[tarantool-patches] [PATCH v2 2/2] buffer: replace all ffi.new(type[1]) with cached union

Sun May 19 01:15:09 MSK 2019

Lua, which suffers from lack of ability to pass values by
pointers into FFI functions, nor has an address operator '&' to
take an address of integer or char or anything. Because of that
a user need to either use ffi.new(type[1]) or use static buffer,
bur for such small allocations they are both too expensive and
aggravate GC problem.

Now buffer module provides preallocated basic types to use in FFI
functions.

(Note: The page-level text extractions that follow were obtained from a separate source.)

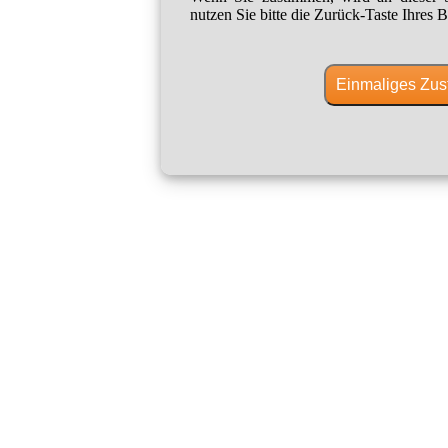
nutzen Sie bitte die Zurück-Taste Ihres B
Einmaliges Zus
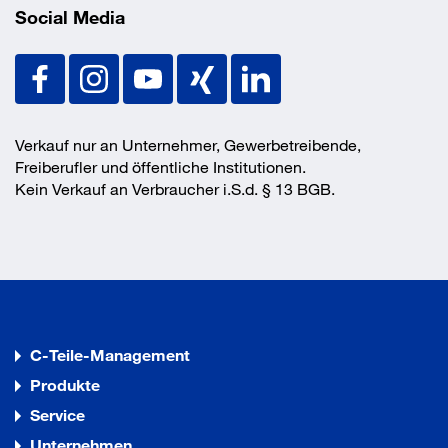
Social Media
Verkauf nur an Unternehmer, Gewerbetreibende,
Freiberufler und öffentliche Institutionen.
Kein Verkauf an Verbraucher i.S.d. § 13 BGB.
C-Teile-Management
Produkte
Service
Unternehmen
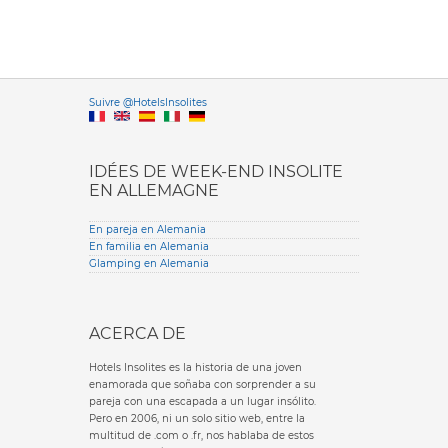
Versione it
Suivre @HotelsInsolites
English version
IDÉES DE WEEK-END INSOLITE
EN ALLEMAGNE
En pareja en Alemania
En familia en Alemania
Glamping en Alemania
ACERCA DE
Hotels Insolites es la historia de una joven
enamorada que soñaba con sorprender a su
pareja con una escapada a un lugar insólito.
Pero en 2006, ni un solo sitio web, entre la
multitud de .com o .fr, nos hablaba de estos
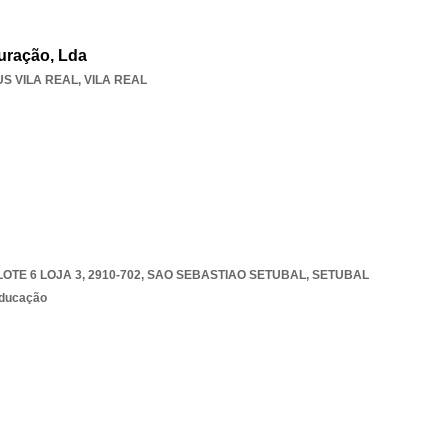
uração, Lda
S VILA REAL
,
VILA REAL
TE 6 LOJA 3, 2910-702
,
SAO SEBASTIAO SETUBAL
,
SETUBAL
educação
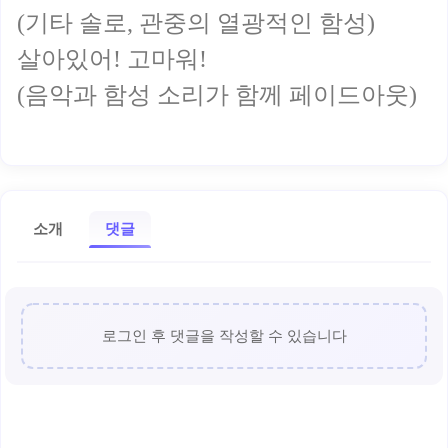
(기타 솔로, 관중의 열광적인 함성)
살아있어! 고마워!
(음악과 함성 소리가 함께 페이드아웃)
소개
댓글
로그인 후 댓글을 작성할 수 있습니다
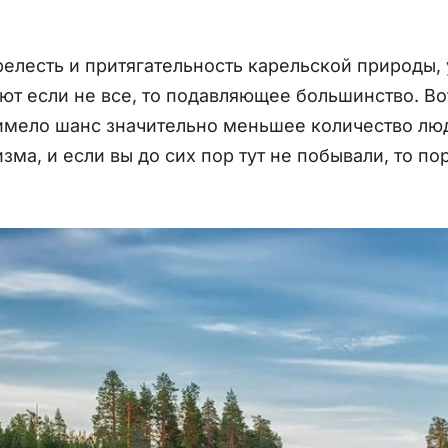
елесть и притягательность карельской природы, 
ют если не все, то подавляющее большинство. Вот
мело шанс значительно меньшее количество люд
зма, и если вы до сих пор тут не побывали, то по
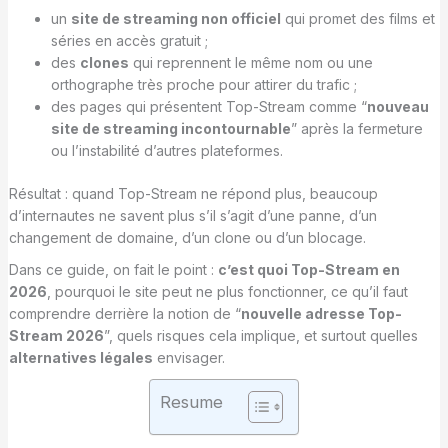
un
site de streaming non officiel
qui promet des films et
séries en accès gratuit ;
des
clones
qui reprennent le même nom ou une
orthographe très proche pour attirer du trafic ;
des pages qui présentent Top-Stream comme “
nouveau
site de streaming incontournable
” après la fermeture
ou l’instabilité d’autres plateformes.
Résultat : quand Top-Stream ne répond plus, beaucoup
d’internautes ne savent plus s’il s’agit d’une panne, d’un
changement de domaine, d’un clone ou d’un blocage.
Dans ce guide, on fait le point :
c’est quoi Top-Stream en
2026
, pourquoi le site peut ne plus fonctionner, ce qu’il faut
comprendre derrière la notion de “
nouvelle adresse Top-
Stream 2026
”, quels risques cela implique, et surtout quelles
alternatives légales
envisager.
Resume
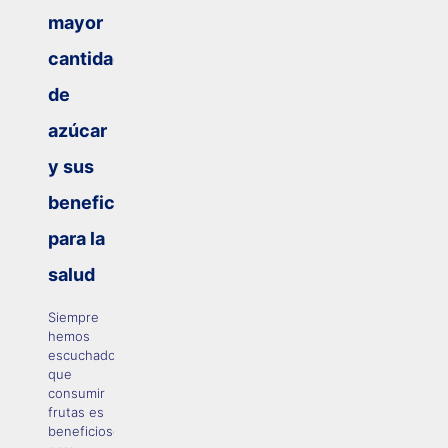
mayor
cantidad
de
azúcar
y sus
beneficios
para la
salud
Siempre
hemos
escuchado
que
consumir
frutas es
beneficioso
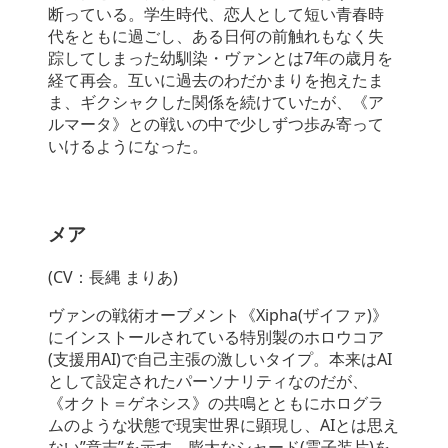
断っている。学生時代、恋人として短い青春時
代をともに過ごし、ある日何の前触れもなく失
踪してしまった幼馴染・ヴァンとは7年の歳月を
経て再会。互いに過去のわだかまりを抱えたま
ま、ギクシャクした関係を続けていたが、《ア
ルマータ》との戦いの中で少しずつ歩み寄って
いけるようになった。
メア
(CV：長縄 まりあ)
ヴァンの戦術オーブメント《Xipha(ザイファ)》
にインストールされている特別製のホロウコア
(支援用AI)で自己主張の激しいタイプ。本来はAI
として設定されたパーソナリティなのだが、
《オクト＝ゲネシス》の共鳴とともにホログラ
ムのような状態で現実世界に顕現し、AIとは思え
ない”意志”を示す。膨大なシャード(霊子装片)を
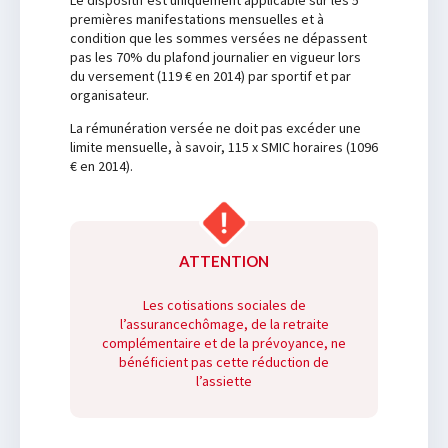
Le dispositif est uniquement applicable sur les 5
premières manifestations mensuelles et à
condition que les sommes versées ne dépassent
pas les 70% du plafond journalier en vigueur lors
du versement (119 € en 2014) par sportif et par
organisateur.
La rémunération versée ne doit pas excéder une
limite mensuelle, à savoir, 115 x SMIC horaires (1096
€ en 2014).
ATTENTION
Les cotisations sociales de
l’assurancechômage, de la retraite
complémentaire et de la prévoyance, ne
bénéficient pas cette réduction de
l’assiette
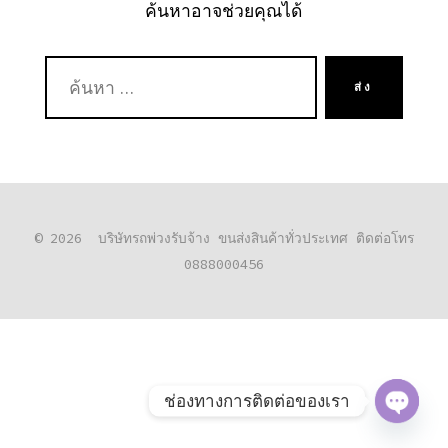
ค้นหาอาจช่วยคุณได้
ค้นหา:
ส่ง
© 2026
บริษัทรถพ่วงรับจ้าง ขนส่งสินค้าทั่วประเทศ ติดต่อโทร
0888000456
ช่องทางการติดต่อของเรา
O
P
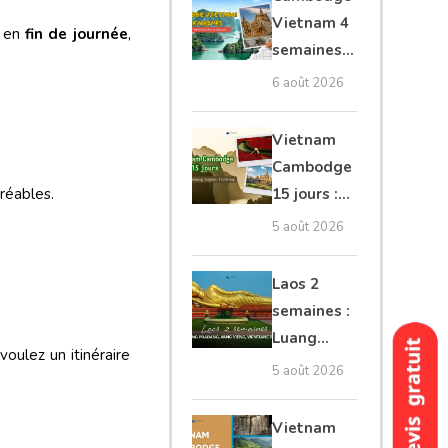
moto, Ninh
Vietnam 4
t en
fin de journée
,
Binh, Lan
semaines :
Ha
Angkor,
6 août 2026
Tonkin
secret &
Vietnam
Mékong
Cambodge
15 jours :
gréables.
Hanoi,
5 août 2026
Mékong,
Angkor,
Laos 2
Tonlé Sap
semaines :
Luang
oulez un itinéraire
Prabang,
5 août 2026
Vang
Vieng,
Vietnam
Vientiane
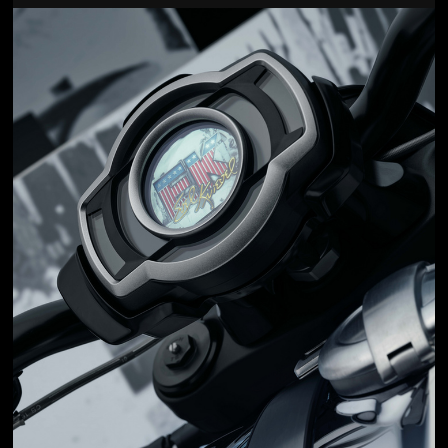
Jön még kép!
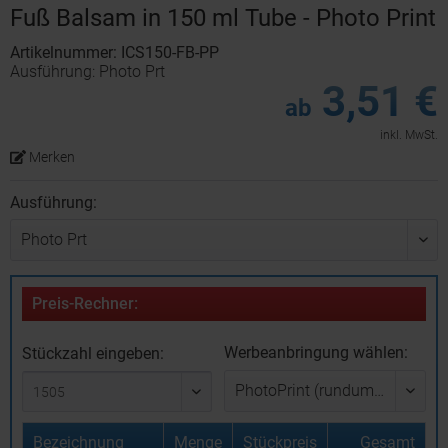
Fuß Balsam in 150 ml Tube - Photo Print
Artikelnummer: ICS150-FB-PP
Ausführung: Photo Prt
3,51 €
ab
inkl. MwSt.
Merken
Ausführung:
Preis-Rechner:
Werbeanbringung wählen:
Stückzahl eingeben:
Bezeichnung
Menge
Stückpreis
Gesamt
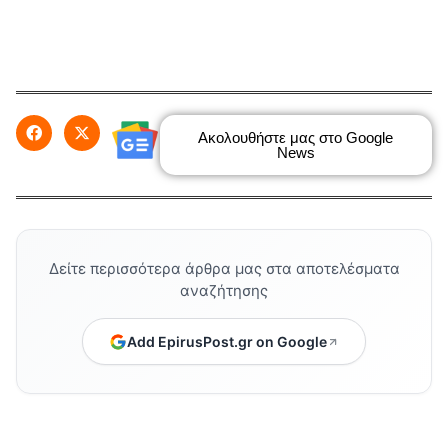
Ακολουθήστε μας στο Google
News
Δείτε περισσότερα άρθρα μας στα αποτελέσματα
αναζήτησης
Add EpirusPost.gr on Google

The commit is motivated by one another place where
ffi.new('int[1]') appeared, in SWIM module, to obtain payload
size as an out parameter of a C function.
---
 src/lua/buffer.lua       | 38 ++++++++++++++++++++++++++++++
 src/lua/crypto.lua       | 22 ++++++++----------
 src/lua/msgpackffi.lua   | 50 ++++++++++++++++------------------------
 src/lua/socket.lua       | 25 ++++++++++++--------
 src/lua/string.lua       |  4 ++--
 test/app/buffer.result   | 27 ++++++++++++++++++++++
 test/app/buffer.test.lua | 11 +++++++++
 7 files changed, 123 insertions(+), 54 deletions(-)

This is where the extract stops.